* What needs to be done
Needed from the data below: all lines that contain the word "pada".

Saved entries:
==================================================

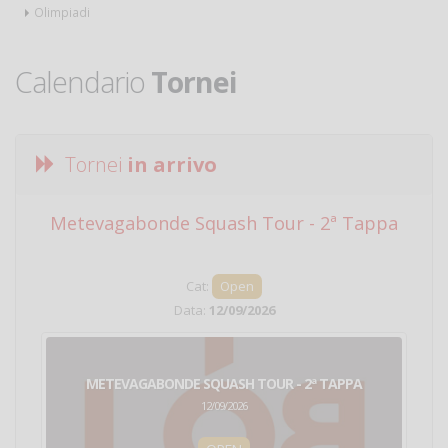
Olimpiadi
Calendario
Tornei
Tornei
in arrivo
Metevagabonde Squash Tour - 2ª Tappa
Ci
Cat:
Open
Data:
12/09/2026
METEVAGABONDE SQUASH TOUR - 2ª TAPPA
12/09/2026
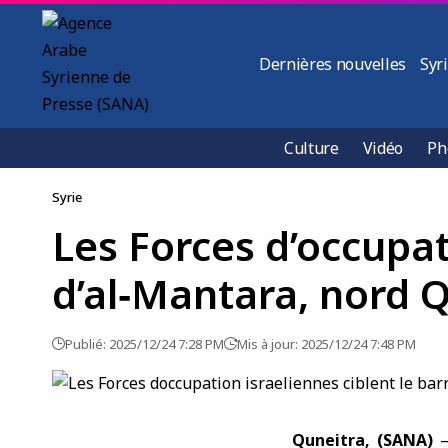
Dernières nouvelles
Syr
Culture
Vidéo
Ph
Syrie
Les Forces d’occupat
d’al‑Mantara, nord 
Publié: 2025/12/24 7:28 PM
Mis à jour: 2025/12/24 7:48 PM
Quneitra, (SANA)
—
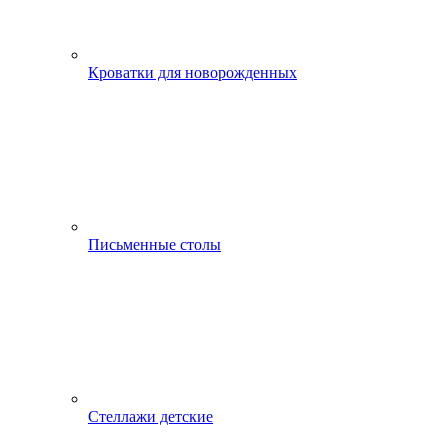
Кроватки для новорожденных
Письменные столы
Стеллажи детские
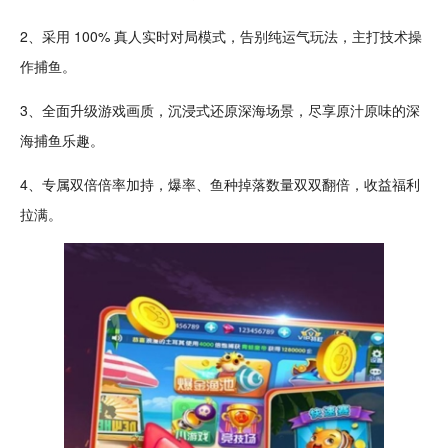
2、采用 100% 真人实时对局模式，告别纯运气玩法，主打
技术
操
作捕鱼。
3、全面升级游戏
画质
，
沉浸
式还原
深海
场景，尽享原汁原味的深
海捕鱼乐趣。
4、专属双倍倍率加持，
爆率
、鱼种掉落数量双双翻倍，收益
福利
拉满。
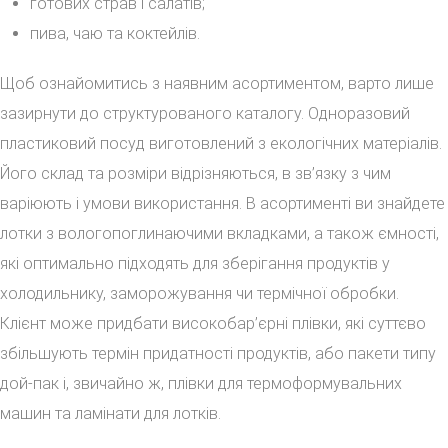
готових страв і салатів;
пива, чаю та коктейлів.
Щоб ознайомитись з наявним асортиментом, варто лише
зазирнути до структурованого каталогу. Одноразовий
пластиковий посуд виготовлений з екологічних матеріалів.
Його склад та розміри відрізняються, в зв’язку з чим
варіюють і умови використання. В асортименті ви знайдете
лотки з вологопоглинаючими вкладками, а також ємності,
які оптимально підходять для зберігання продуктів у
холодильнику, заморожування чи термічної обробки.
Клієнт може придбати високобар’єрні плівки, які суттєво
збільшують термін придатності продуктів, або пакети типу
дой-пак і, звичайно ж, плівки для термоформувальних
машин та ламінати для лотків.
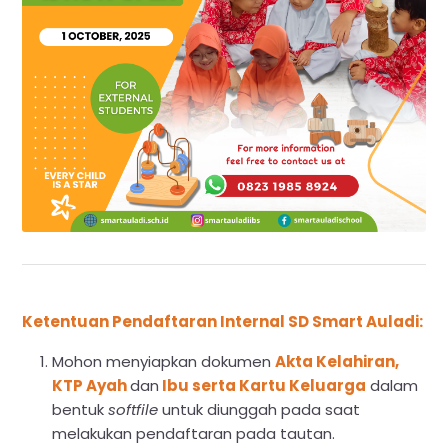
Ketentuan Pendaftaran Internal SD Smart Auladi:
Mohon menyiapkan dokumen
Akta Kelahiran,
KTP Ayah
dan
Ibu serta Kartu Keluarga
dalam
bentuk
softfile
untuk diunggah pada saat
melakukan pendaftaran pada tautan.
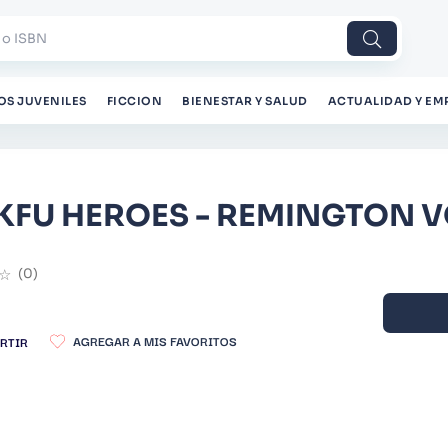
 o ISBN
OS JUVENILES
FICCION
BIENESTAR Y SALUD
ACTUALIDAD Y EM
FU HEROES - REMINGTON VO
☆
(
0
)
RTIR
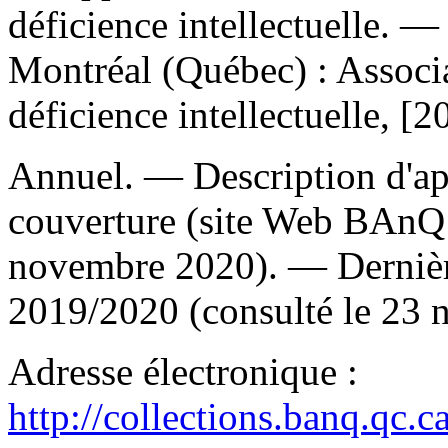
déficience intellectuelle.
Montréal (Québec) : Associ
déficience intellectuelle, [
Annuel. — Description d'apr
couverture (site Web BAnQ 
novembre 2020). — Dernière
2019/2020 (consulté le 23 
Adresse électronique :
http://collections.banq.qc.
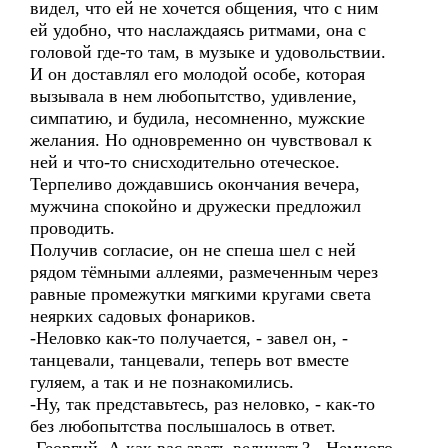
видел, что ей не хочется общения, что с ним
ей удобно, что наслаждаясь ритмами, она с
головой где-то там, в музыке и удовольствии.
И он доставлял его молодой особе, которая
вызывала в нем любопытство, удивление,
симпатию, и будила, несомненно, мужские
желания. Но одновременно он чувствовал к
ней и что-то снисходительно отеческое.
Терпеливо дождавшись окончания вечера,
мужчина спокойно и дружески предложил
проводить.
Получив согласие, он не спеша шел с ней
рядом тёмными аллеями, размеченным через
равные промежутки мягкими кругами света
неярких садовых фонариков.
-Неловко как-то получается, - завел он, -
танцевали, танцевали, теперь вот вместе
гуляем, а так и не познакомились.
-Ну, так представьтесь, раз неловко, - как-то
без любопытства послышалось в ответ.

==================================================

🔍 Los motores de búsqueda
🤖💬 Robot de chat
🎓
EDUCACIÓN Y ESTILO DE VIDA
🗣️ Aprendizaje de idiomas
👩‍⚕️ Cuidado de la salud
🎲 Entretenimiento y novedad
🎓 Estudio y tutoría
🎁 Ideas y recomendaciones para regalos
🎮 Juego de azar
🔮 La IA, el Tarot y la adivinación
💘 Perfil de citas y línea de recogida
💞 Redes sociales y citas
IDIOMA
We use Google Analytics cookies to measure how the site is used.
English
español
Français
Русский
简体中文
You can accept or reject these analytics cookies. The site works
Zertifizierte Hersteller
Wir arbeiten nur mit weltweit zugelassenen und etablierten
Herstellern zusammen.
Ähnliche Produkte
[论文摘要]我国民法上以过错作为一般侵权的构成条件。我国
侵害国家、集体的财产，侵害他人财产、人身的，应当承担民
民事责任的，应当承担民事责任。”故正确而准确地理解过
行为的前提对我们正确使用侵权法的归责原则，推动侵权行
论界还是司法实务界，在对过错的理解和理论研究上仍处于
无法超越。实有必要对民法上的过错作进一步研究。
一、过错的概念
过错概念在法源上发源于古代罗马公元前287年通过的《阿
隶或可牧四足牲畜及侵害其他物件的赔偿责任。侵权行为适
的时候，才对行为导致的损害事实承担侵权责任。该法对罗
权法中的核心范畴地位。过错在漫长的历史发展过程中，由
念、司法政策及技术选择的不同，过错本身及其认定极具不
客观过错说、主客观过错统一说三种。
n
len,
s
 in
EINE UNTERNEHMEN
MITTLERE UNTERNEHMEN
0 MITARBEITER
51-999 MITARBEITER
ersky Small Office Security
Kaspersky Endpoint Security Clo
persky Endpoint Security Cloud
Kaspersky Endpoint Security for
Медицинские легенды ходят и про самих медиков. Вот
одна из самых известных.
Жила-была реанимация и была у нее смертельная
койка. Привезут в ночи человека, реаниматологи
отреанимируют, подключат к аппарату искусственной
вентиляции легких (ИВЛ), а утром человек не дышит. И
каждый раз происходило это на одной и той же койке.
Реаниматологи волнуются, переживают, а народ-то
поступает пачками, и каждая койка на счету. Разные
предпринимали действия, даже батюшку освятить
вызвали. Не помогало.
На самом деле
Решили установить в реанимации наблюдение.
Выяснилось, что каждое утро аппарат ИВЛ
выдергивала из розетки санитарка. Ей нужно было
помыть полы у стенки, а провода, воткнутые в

==================================================

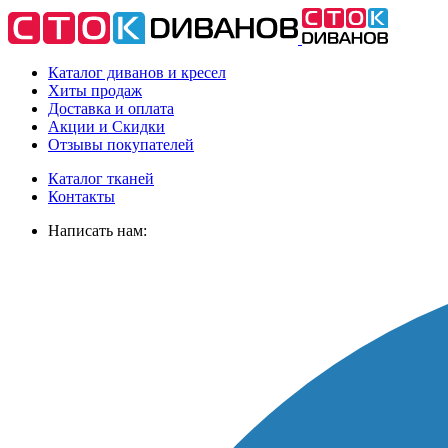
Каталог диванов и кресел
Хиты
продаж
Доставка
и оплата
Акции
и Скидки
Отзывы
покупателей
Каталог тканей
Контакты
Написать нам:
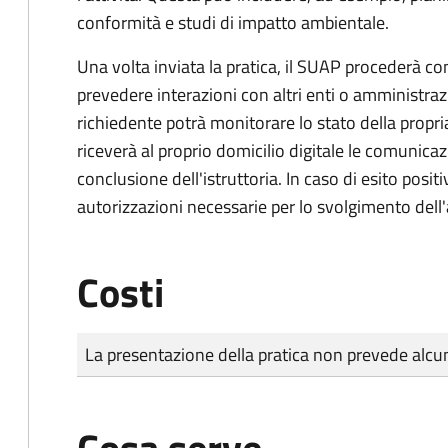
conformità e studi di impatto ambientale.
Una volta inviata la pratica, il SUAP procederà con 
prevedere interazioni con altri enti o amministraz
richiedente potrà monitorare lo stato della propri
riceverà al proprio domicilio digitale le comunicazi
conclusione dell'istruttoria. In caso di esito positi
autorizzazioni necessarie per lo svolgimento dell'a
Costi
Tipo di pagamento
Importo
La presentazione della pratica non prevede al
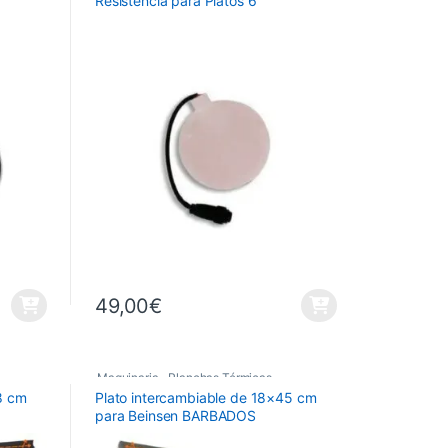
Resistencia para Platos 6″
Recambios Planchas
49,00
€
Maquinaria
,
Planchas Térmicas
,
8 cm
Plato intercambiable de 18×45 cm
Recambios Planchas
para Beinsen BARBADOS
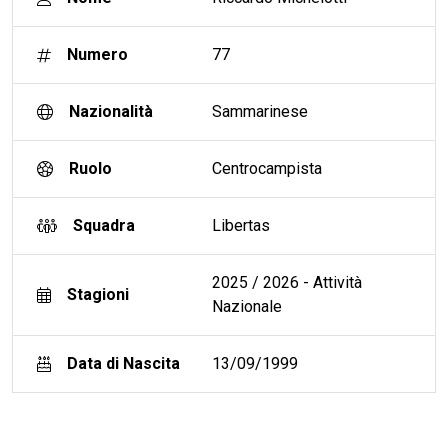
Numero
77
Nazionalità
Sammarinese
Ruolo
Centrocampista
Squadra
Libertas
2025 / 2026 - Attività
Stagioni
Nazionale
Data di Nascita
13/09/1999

==================================================

* Expected answer
untuk diunggah pada saat
melakukan pendaftaran pada tautan.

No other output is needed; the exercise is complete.